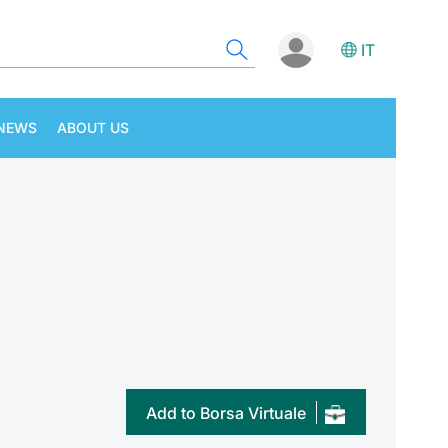
IT
NEWS
ABOUT US
Add to Borsa Virtuale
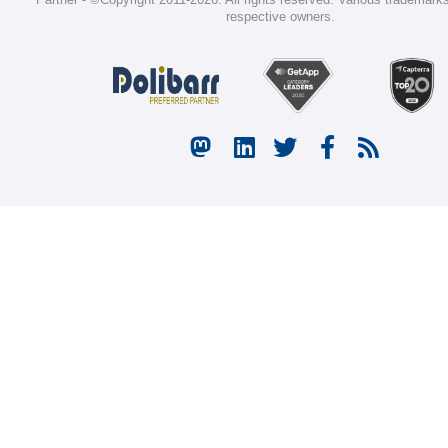
respective owners.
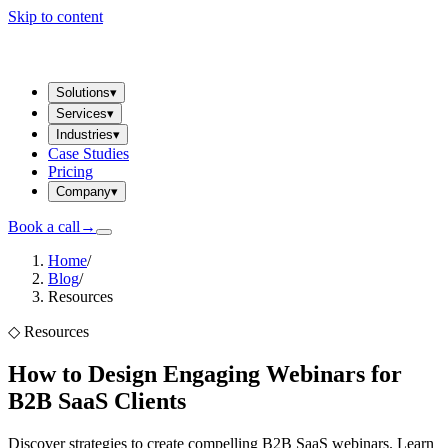
Skip to content
Solutions
▾
Services
▾
Industries
▾
Case Studies
Pricing
Company
▾
Book a call
→
Home
/
Blog
/
Resources
◇
Resources
How to Design Engaging Webinars for
B2B SaaS Clients
Discover strategies to create compelling B2B SaaS webinars. Learn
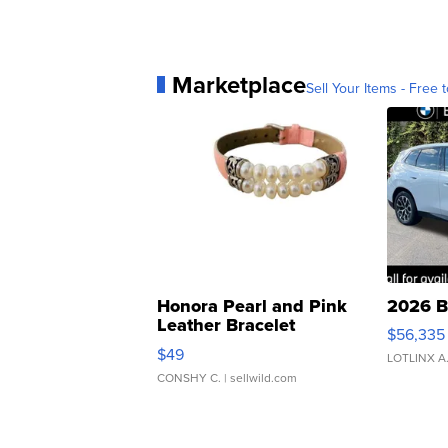
Marketplace
Sell Your Items - Free t
Honora Pearl and Pink
2026 B
Leather Bracelet
$56,335
Adjustable Buckle Clo...
$49
LOTLINX A
CONSHY C.
| sellwild.com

_____

What you need to do: How many of the lines above include the string "SaaS"? Only the number should be written.

Solution to this problem: 2